Re: PG 7.0 is 2.5 times slower running a big report

Поиск
Список
Период
Сортировка
От Bryan White
Тема Re: PG 7.0 is 2.5 times slower running a big report
Дата
Msg-id 007701bfc65e$53093100$2dd260d1@arcamax.com
обсуждение исходный текст
Ответ на PG 7.0 is 2.5 times slower running a big report  ("Bryan White" <bryan@arcamax.com>)
Ответы Re: PG 7.0 is 2.5 times slower running a big report  (Tom Lane <tgl@sss.pgh.pa.us>)
Список pgsql-general
> Well, when you have 2.7 million records in a database, the code might be
as good
> as it can be.

I have recoverd the performance lost when I moved to Postgres 7.0 by
executing
SET enable_indexscan = OFF before creating my cursors and turning it back on
for the inner loop query.  It may even be faster then before so I am happy.

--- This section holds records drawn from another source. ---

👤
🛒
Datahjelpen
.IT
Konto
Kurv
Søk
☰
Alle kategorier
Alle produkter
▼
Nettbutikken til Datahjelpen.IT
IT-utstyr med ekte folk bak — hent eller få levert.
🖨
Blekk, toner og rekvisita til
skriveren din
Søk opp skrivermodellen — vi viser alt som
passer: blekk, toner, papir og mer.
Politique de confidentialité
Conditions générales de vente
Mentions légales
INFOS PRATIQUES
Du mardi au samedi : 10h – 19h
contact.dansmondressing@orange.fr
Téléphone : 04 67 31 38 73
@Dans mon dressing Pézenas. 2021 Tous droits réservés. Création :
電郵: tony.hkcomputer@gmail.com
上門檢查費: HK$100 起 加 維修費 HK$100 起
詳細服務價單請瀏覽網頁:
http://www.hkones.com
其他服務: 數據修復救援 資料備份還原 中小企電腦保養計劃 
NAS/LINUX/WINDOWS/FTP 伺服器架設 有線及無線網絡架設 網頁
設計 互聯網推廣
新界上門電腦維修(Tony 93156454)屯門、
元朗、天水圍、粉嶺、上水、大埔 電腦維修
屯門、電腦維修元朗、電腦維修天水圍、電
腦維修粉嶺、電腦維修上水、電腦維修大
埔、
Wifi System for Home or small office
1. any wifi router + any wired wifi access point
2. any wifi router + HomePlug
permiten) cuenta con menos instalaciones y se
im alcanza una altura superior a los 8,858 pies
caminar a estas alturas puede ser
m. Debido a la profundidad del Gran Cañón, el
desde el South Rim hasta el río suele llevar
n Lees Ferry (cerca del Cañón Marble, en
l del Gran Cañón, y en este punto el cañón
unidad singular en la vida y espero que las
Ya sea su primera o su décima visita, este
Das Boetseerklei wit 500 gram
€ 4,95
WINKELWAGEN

> So each run of the log takes 2.7 million queries.
>
> Is there no way to use a where clause to limit the scope of your queries?

No, the point is the resulting report covers the entire database.

> An explanation of the purpose of these queries would help me think about
what
> you are after.  Maybe it isn't a code problem, may it a business rules
problem.
> At the moment, I understand why you need to go through all the items in
the db
> on every day.  Can't you just go through the items that were updated on a
given
> day?  So, in general, what is the goal of this report?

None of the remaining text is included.